Cevher Lala Karyesi, Kırmiç Karyesi, Kırağu Pazarlu, Hordonî ve Demirci Pazarlu adıyla yâd edilen mezra ve karyeler de bu yöre içinde bulunmaktadır.

Bu yöre dışında Çardak Deresi’nde bakır, kurşun, çinko, Sülüklügöl Köyü yöresinde antinon ve altın, Tahtaköprü yöresinde ise vollastonit maden cevherine rastlanmıştır.

Bu yörelerde elde edilen maden cevherini eritmek için gerekli olan odunları toplama imtiyazı, Baba Sultan köylülerine aitti. Bu hizmetleri sebebiyle Baba Sultan köylüleri, tekâlif-i divaniye denen devlet vergisinden muaf idi.

İnegöl'ün yer altı kaynakları yalnızca madenlerle sınırlı kalmıyor; kaplıca ve maden suları da bu zenginliğe dahil. Oylat Kaplıcası, İnegöl'ün termal turizmdeki çekim merkezlerinden biri.

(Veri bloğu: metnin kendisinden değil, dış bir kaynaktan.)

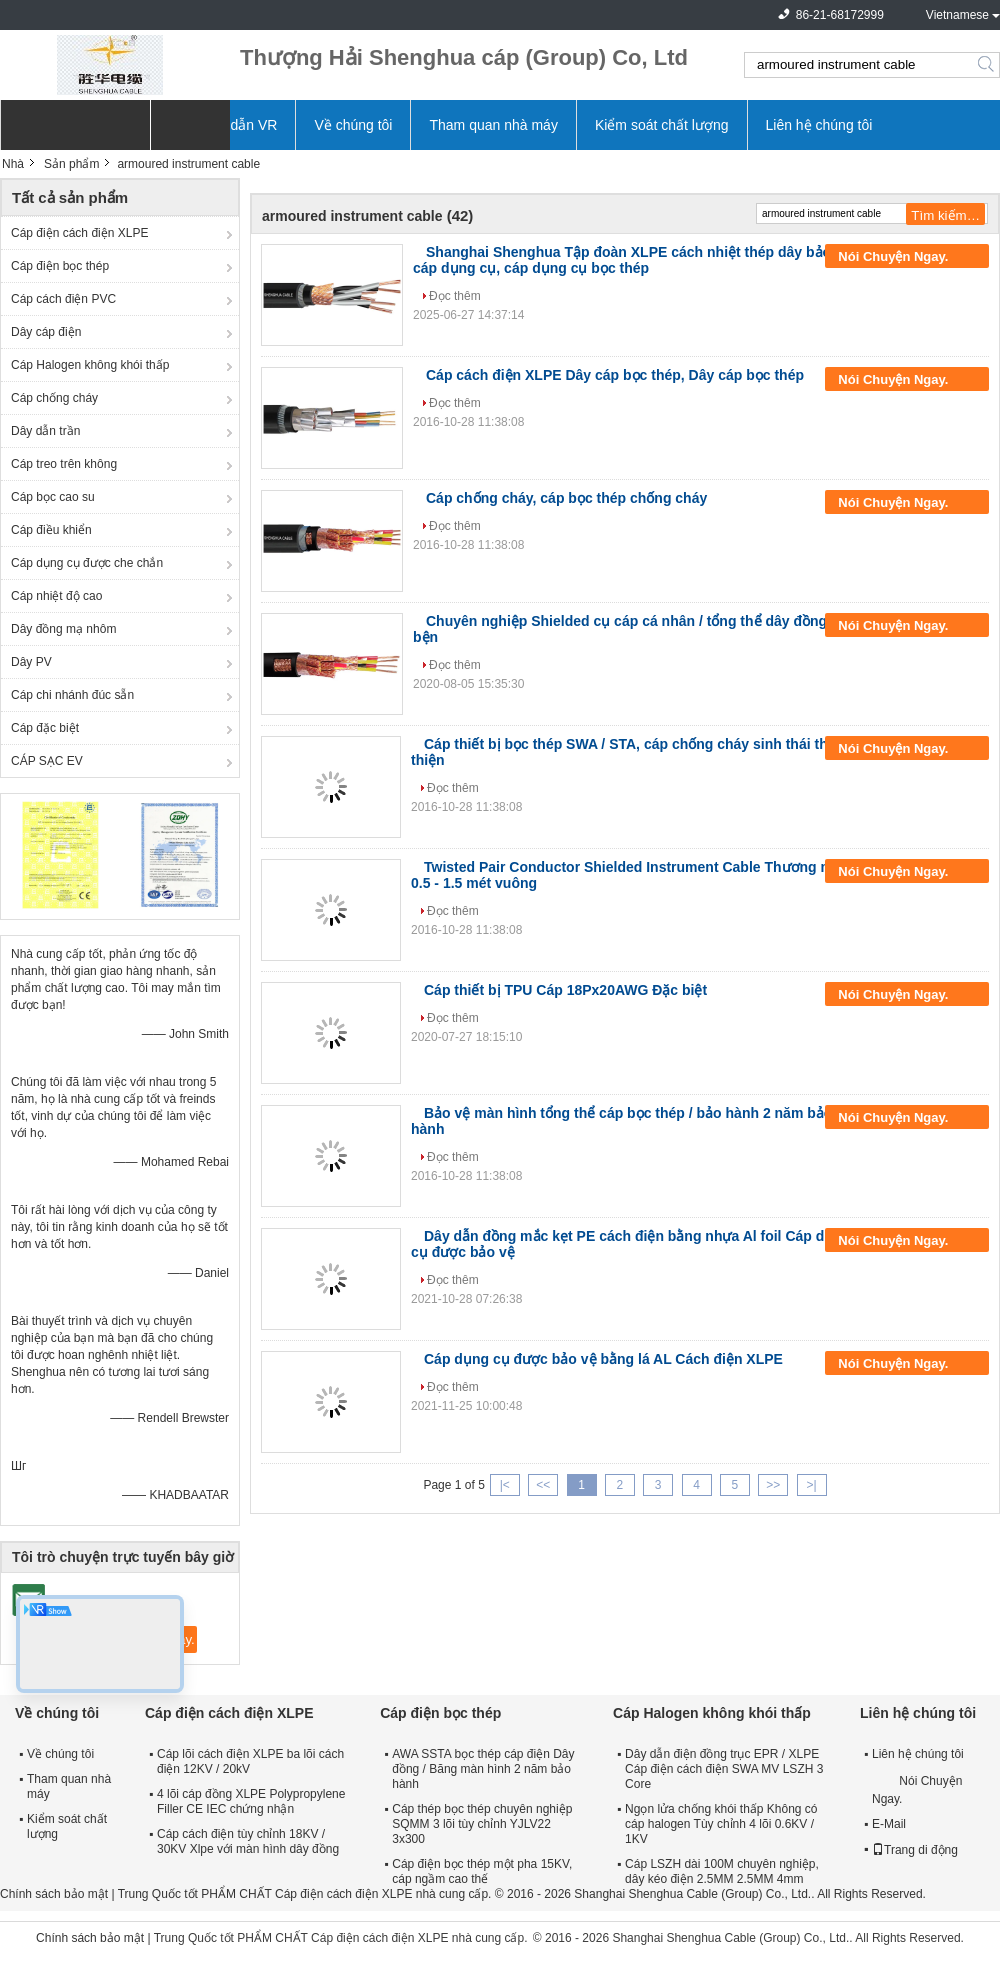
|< (505, 1485)
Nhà (13, 164)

İnegöl sınırları içindeki maden suları, içerdikleri mineraller sayesinde sağlık turizmi için de büyük bir potansiyale sahip. Özellikle Çitli maden suyu, dünya çapında bilinen ve tercih edilen bir marka haline gelmiş durumda.

İnegöl'ün yer altı zenginlikleri, sadece ekonomik değer taşımakla kalmıyor, aynı zamanda bölgenin tarihine ve kültürüne de ışık tutuyor.

Gelecek yazılarımızda kaplıca ve maden suyu üzerine daha fazla detay paylaşacağız.

İnegöl'ün yer üstü kadar, yer altı zenginliklerine de sahip çıkılması gerektiğini unutmayalım.

Sıradaki yazımızda görüşmek üzere! Yaşam sevinciniz eksik olmasın!